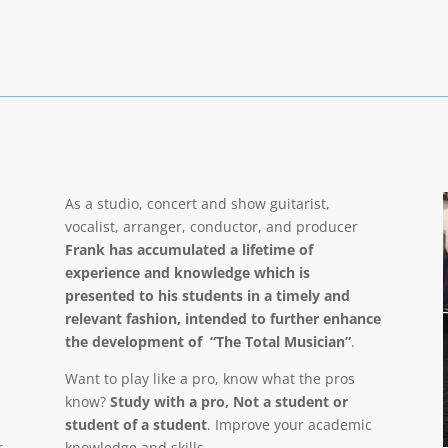
As a studio, concert and show guitarist,
vocalist, arranger, conductor, and producer
Frank has accumulated a lifetime of
experience and knowledge which is
presented to his students in a timely and
relevant fashion, intended to further enhance
the development of “The Total Musician”
.
Want to play like a pro, know what the pros
know?
Study with a pro, Not a student or
student of a student
. Improve your academic
r
knowledge and skills.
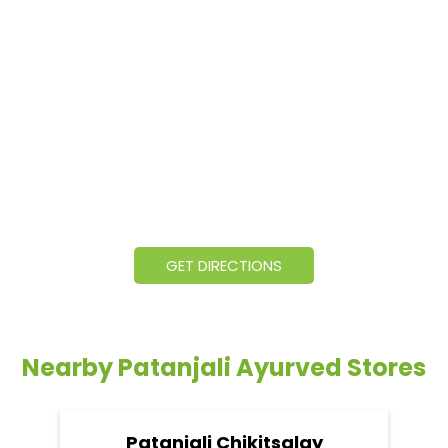
GET DIRECTIONS
Nearby Patanjali Ayurved Stores
Patanjali Chikitsalay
§ §
**PROMPT**. Whichever lines of the records above hold the word "Patanjali" should all be copied out.

**RESULT OF THIS EXERCISE**.
Nearby Patanjali Ayurved Stores
Patanjali Chikitsalay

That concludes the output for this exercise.